*** Opening of SUPPLIED MATERIAL ***
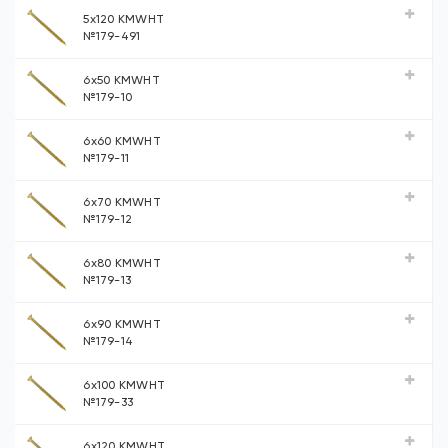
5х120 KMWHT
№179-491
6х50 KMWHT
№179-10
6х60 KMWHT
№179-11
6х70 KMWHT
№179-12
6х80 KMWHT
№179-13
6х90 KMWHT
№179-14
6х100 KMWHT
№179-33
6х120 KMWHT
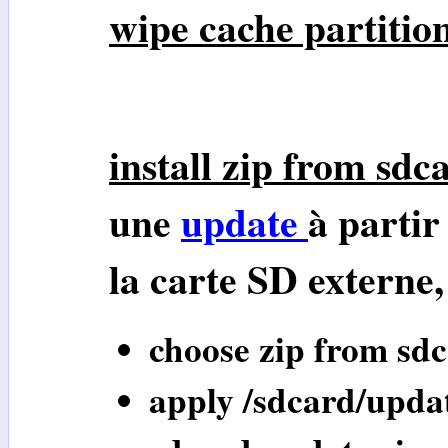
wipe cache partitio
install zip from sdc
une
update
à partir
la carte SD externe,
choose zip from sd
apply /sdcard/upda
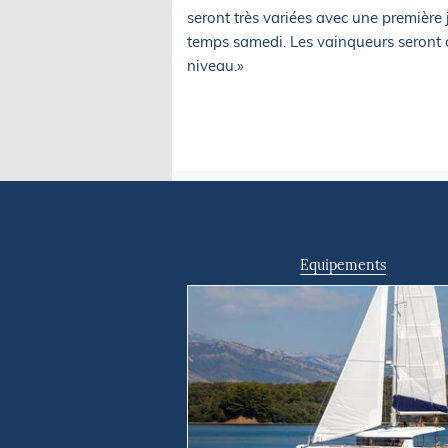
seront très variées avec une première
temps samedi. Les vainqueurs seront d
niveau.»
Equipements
*** Close of SUPPLIED MATERIAL ***
__WORK ITEM__:
Without the pictures, copy out each entry exactly as it stands.

__ANSWER TO THIS EXERCISE__:
5х120 KMWHT
№179-491
6х50 KMWHT
№179-10
6х60 KMWHT
№179-11
6х70 KMWHT
№179-12
6х80 KMWHT
№179-13
6х90 KMWHT
№179-14
6х100 KMWHT
№179-33
6х120 KMWHT
wipe cache partitio
install zip from sdc
une
update
à partir
la carte SD externe,
choose zip from sd
apply /sdcard/upda
seront très variées avec une première
temps samedi. Les vainqueurs seront d
niveau.»
Equipements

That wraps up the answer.